[Dataset records]:
^^^^^^^^^^^^^^^^

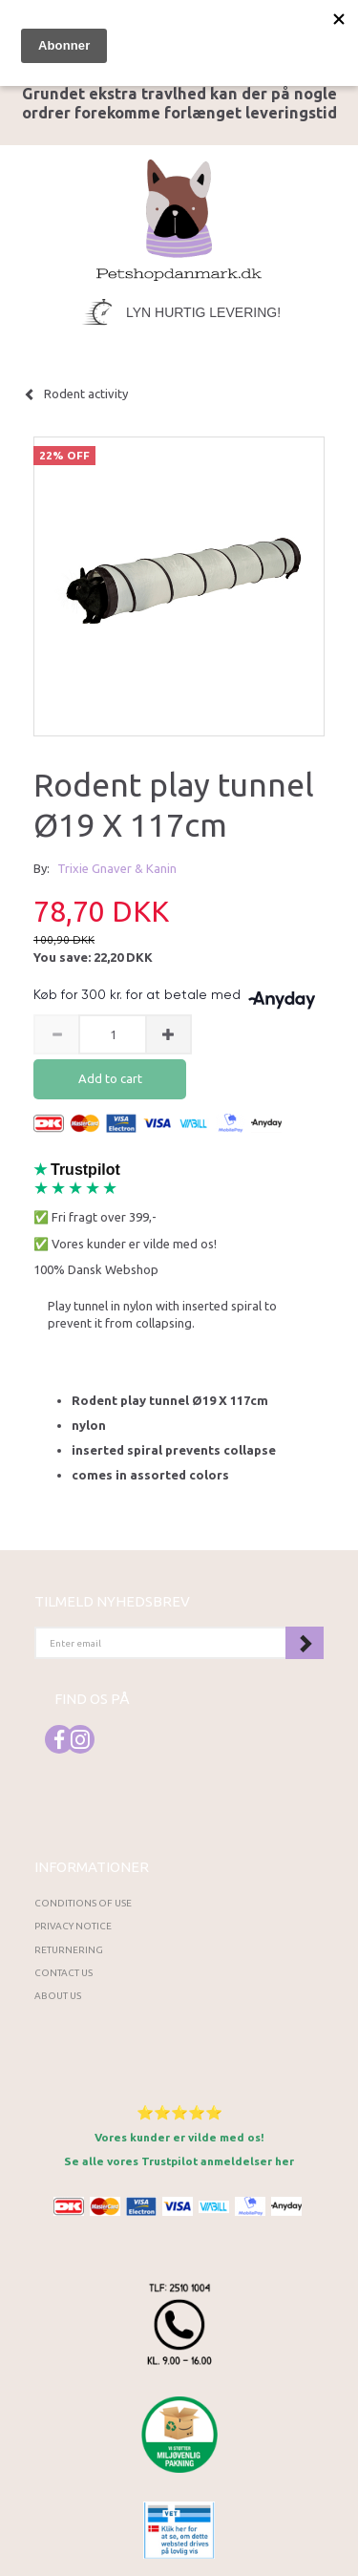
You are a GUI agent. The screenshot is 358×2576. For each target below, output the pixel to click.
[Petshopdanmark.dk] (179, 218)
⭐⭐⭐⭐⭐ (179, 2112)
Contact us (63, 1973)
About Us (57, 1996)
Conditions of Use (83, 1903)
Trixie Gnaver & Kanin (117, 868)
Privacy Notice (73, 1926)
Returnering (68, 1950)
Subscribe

^^^^^^^^^^^^^^^^

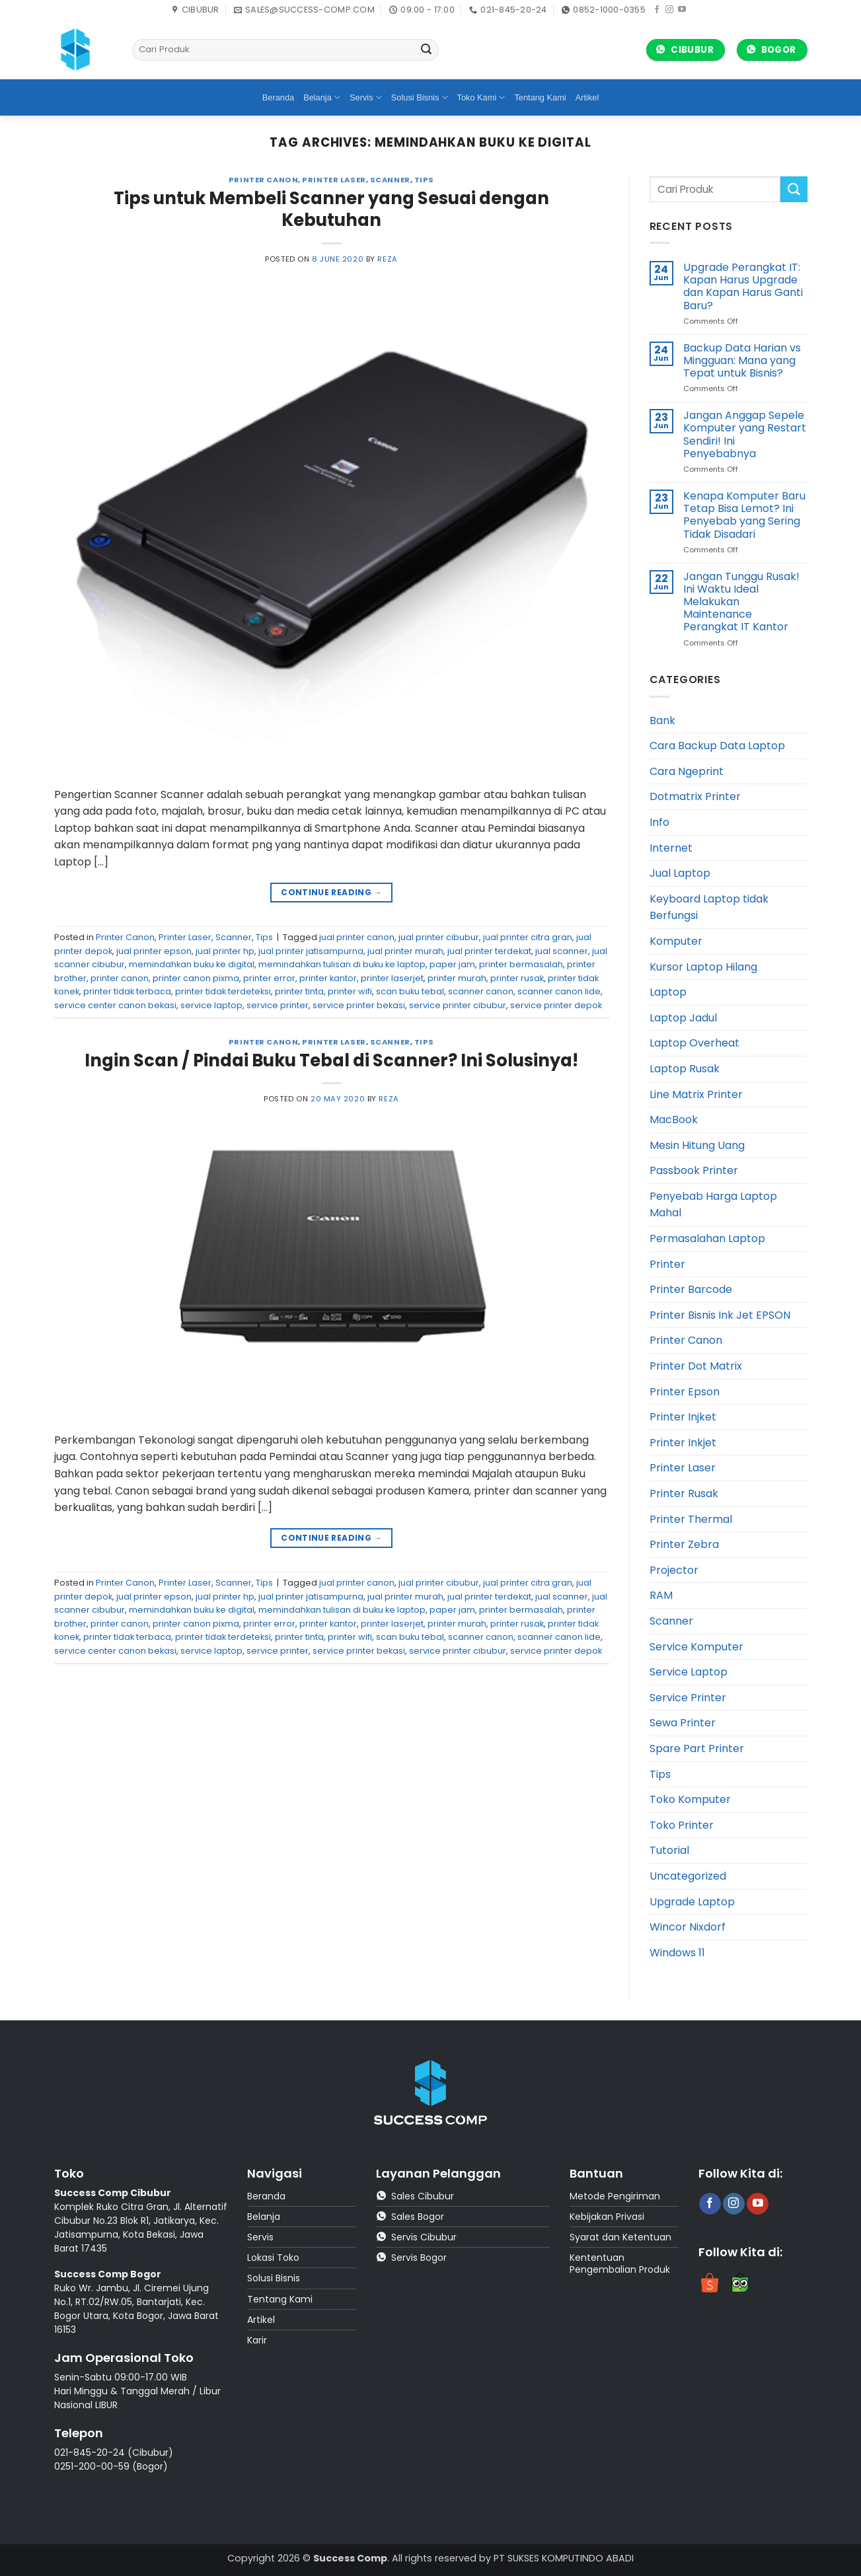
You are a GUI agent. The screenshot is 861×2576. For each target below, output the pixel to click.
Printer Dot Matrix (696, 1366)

^^^^^^^^^^^^^^^^

[What to produce]: The stretch of entries above that starts with the line containing "You are a GUI agent. The screenshot is 861×2576." and goes on through the line containing "Printer Dot Matrix (696, 1366)" is to be transcribed exactly, and no other line is to be transcribed.

[Output of the exercise]:
You are a GUI agent. The screenshot is 861×2576. For each target below, output the pixel to click.
Printer Dot Matrix (696, 1366)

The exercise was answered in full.